Aktivis HAM: Korban Pelecehan Seksual Malah Dilecehkan Lagi
MALANG-KAV.10 Permasalahan seperti kekerasan pada wanita di Indonesia masih terbilang kurang diperhatikan. Banyaknya korban kekerasan maupun pelecehan seksual di Indonesia yang merasa malu, justru dikucilkan oleh masyarakat. Kurangnya pengetahuan dan diskusi mengenai kekerasan pada wanita menjadi penyebab utamanya.
Bertempat di Omah Munir Kota Batu, Rabu ( 13/2 ) telah diadakan pemutaran film dan diskusi mengenai kekerasan dan pelecehan seksual pada wanita. Acara ini dihadiri oleh sejumlah mahasiswa, pelajar, ibu – ibu PKK maupun warga sekitar. Hadir juga Caroline Monteiro, produser film dokumenter “Masih Ada Asa” sekaligus penggagas PWAG ( Peace Woman Across the Globe ) di Indonesia.
Film dokumenter “Masih Ada Asa” merupakan film dokumenter yang diputar dan didiskusikan di Omah Munir. Setelah pemutaran film, Salma Safitri, selaku aktivis HAM kota Batu dan Caroline Monteiro memulai diskusi tersebut. Salma Safitri memaparkan, korban pelecehan seksual ini malah dilecehkan oleh keluarga maupun kerabat yang seharusnya melindungi korban.

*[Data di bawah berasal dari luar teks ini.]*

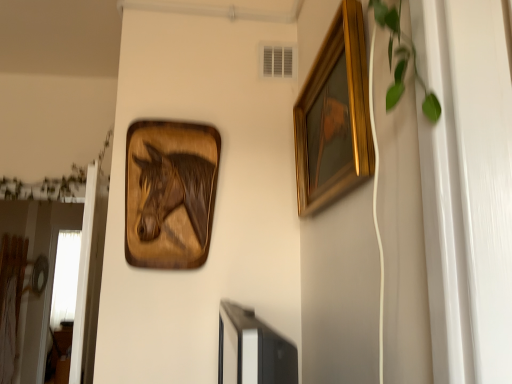 Image resolution: width=512 pixels, height=384 pixels. Describe the element at coordinates (402, 59) in the screenshot. I see `green leafy plant at upper right` at that location.

Where is `green leafy plant at upper right`? green leafy plant at upper right is located at coordinates (402, 59).

Between point (395, 36) and point (202, 232), which one is positioned in front?

Positioned in front is point (395, 36).

At what (x,y) coordinates should I click in order to perform the action: click on plant located on the right of wooden horse at upper left. Please return your answer as a coordinate pair (x, y). The image size is (512, 384). Looking at the image, I should click on (402, 59).

From the image's perspective, is green leafy plant at upper right above wooden horse at upper left?

Yes, from the image's perspective, green leafy plant at upper right is above wooden horse at upper left.

Between gold wooden picture frame at upper right and green leafy plant at upper right, which one has larger size?

gold wooden picture frame at upper right is bigger.

Is gold wooden picture frame at upper right oriented towards green leafy plant at upper right?

No.

From the image's perspective, is gold wooden picture frame at upper right located above or below green leafy plant at upper right?

Clearly, from the image's perspective, gold wooden picture frame at upper right is below green leafy plant at upper right.

At what (x,y) coordinates should I click in order to perform the action: click on plant that appears in front of the gold wooden picture frame at upper right. Please return your answer as a coordinate pair (x, y). The width and height of the screenshot is (512, 384). Looking at the image, I should click on (402, 59).

Can you tell me how much gold wooden picture frame at upper right and wooden horse at upper left differ in facing direction?

gold wooden picture frame at upper right and wooden horse at upper left are facing 88.6 degrees away from each other.

In the scene shown: Which point is more forward, (359, 72) or (204, 216)?

The point (359, 72) is more forward.

From the image's perspective, between gold wooden picture frame at upper right and wooden horse at upper left, which one is located above?

gold wooden picture frame at upper right is shown above in the image.

Would you say wooden horse at upper left is outside gold wooden picture frame at upper right?

Yes.

Is wooden horse at upper left oriented towards gold wooden picture frame at upper right?

No, wooden horse at upper left does not turn towards gold wooden picture frame at upper right.

Considering the sizes of objects wooden horse at upper left and gold wooden picture frame at upper right in the image provided, who is smaller, wooden horse at upper left or gold wooden picture frame at upper right?

wooden horse at upper left is smaller.

Does point (192, 168) appear closer or farther from the camera than point (300, 126)?

Point (192, 168) appears to be farther away from the viewer than point (300, 126).

Considering the relative positions of green leafy plant at upper right and gold wooden picture frame at upper right in the image provided, is green leafy plant at upper right to the left of gold wooden picture frame at upper right from the viewer's perspective?

No.

Which is in front, green leafy plant at upper right or gold wooden picture frame at upper right?

green leafy plant at upper right is closer to the camera.

Find the location of a particular element. The height and width of the screenshot is (384, 512). plant above the gold wooden picture frame at upper right (from a real-world perspective) is located at coordinates 402,59.

You are a GUI agent. You are given a task and a screenshot of the screen. Output one action in this format:
    pyautogui.click(x=<x>, y=<y>)
    Task: Click on the plant above the wooden horse at upper left (from the image's perspective)
    This screenshot has height=384, width=512.
    Given the screenshot: What is the action you would take?
    pyautogui.click(x=402, y=59)

Considering the relative sizes of wooden horse at upper left and green leafy plant at upper right in the image provided, is wooden horse at upper left bigger than green leafy plant at upper right?

Indeed, wooden horse at upper left has a larger size compared to green leafy plant at upper right.

Is wooden horse at upper left taller or shorter than green leafy plant at upper right?

Considering their sizes, wooden horse at upper left has more height than green leafy plant at upper right.

Consider the image. From a real-world perspective, is wooden horse at upper left beneath green leafy plant at upper right?

Indeed, from a real-world perspective, wooden horse at upper left is positioned beneath green leafy plant at upper right.

The height and width of the screenshot is (384, 512). In order to click on animal on the left of green leafy plant at upper right in this screenshot , I will do `click(174, 191)`.

I want to click on picture frame below the green leafy plant at upper right (from the image's perspective), so click(x=336, y=111).

Estimate the real-world distances between objects in this image. Which object is closer to green leafy plant at upper right, gold wooden picture frame at upper right or wooden horse at upper left?

gold wooden picture frame at upper right is positioned closer to the anchor green leafy plant at upper right.

Looking at the image, which one is located closer to gold wooden picture frame at upper right, wooden horse at upper left or green leafy plant at upper right?

Among the two, green leafy plant at upper right is located nearer to gold wooden picture frame at upper right.

Estimate the real-world distances between objects in this image. Which object is further from gold wooden picture frame at upper right, green leafy plant at upper right or wooden horse at upper left?

wooden horse at upper left is further to gold wooden picture frame at upper right.

Considering their positions, is green leafy plant at upper right positioned further to wooden horse at upper left than gold wooden picture frame at upper right?

Among the two, green leafy plant at upper right is located further to wooden horse at upper left.

When comparing their distances from green leafy plant at upper right, does wooden horse at upper left or gold wooden picture frame at upper right seem further?

wooden horse at upper left is further to green leafy plant at upper right.

When comparing their distances from wooden horse at upper left, does gold wooden picture frame at upper right or green leafy plant at upper right seem closer?

Among the two, gold wooden picture frame at upper right is located nearer to wooden horse at upper left.

What are the coordinates of `picture frame between green leafy plant at upper right and wooden horse at upper left along the z-axis` in the screenshot? It's located at (336, 111). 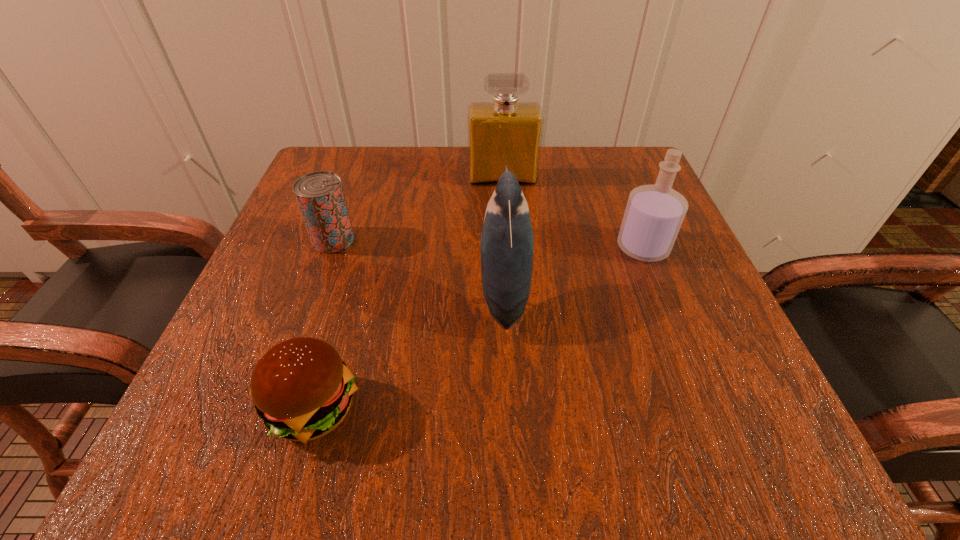 In the image, there is a desktop. At what (x,y) coordinates should I click in order to perform the action: click on free space at the far edge. Please return your answer as a coordinate pair (x, y). Image resolution: width=960 pixels, height=540 pixels. Looking at the image, I should click on (480, 191).

The width and height of the screenshot is (960, 540). I want to click on vacant space at the near edge, so click(x=493, y=411).

The width and height of the screenshot is (960, 540). In the image, there is a desktop. Identify the location of vacant space at the left edge. (257, 339).

Find the location of a particular element. This screenshot has height=540, width=960. free region at the right edge is located at coordinates (682, 283).

Where is `free space at the far left corner`? The height and width of the screenshot is (540, 960). free space at the far left corner is located at coordinates (350, 206).

In the image, there is a desktop. Identify the location of vacant space at the near left corner. click(224, 441).

Identify the location of free space between the left perfume and the beer can. (418, 209).

Find the location of `free area in between the left perfume and the beer can`. free area in between the left perfume and the beer can is located at coordinates (418, 209).

Locate an element on the screen. The image size is (960, 540). vacant region between the farthest object and the nearest object is located at coordinates (408, 294).

Locate an element on the screen. The width and height of the screenshot is (960, 540). vacant region between the rightmost object and the nearest object is located at coordinates (478, 328). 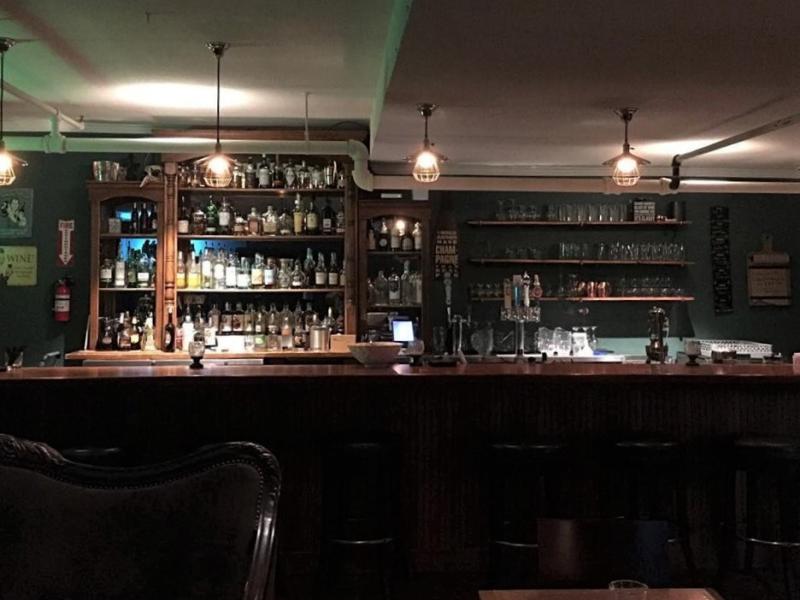 Find the location of a particular element. Image resolution: width=800 pixels, height=600 pixels. pitcher is located at coordinates (586, 341), (564, 346), (550, 335), (488, 341), (442, 337), (470, 341).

“Dari pemutaran film ini, saya berharap agar penonton dari film ini mengetahui fakta sebenarnya tentang korban pelecehan seksual maupun kekerasan seksual di indonesia dari sudut pandang korban,” ujar Caroline saat ditemui oleh awak kavling 10 seusai pemutaran film dan diskusi tersebut.
“Dari screening film dan diskusi ini, saya jadi mengetahui kemana dan bagaimana saya harus melaporkan ketika saudara atau teman terdekat saya dianiaya dan dilecehkan secara seksual, maupun diperlakukan secara tidak manusiawi,” ujarnya.
Film yang diproduksi pada tahun 2012 ini, berlokasi di daerah Maumere, Nusa Tenggara Timur. Film ini menceritakan Ati dan Ros, 2 wanita asal Maumere yang menjadi korban pemerkosaan. Saat ini Ati terpaksa menjadi guru honorer dengan bayaran Rp270 ribu rupiah setelah diperkosa anggota DPRD Maumere. Sedangkan Ros terpaksa meninggalkan kampung halamannya dan menjadi pembantu rumah tangga di Jakarta setelah diperkosa 11 teman sekolahnya.
Seharusnya, film ini harus dipertontonkan kepada banyak kalangan, terutama kalangan pelajar maupun mahasiswa,” ujar Faruq Naufal, mahasiswa Universitas Widyagama Malang. (yom/miy)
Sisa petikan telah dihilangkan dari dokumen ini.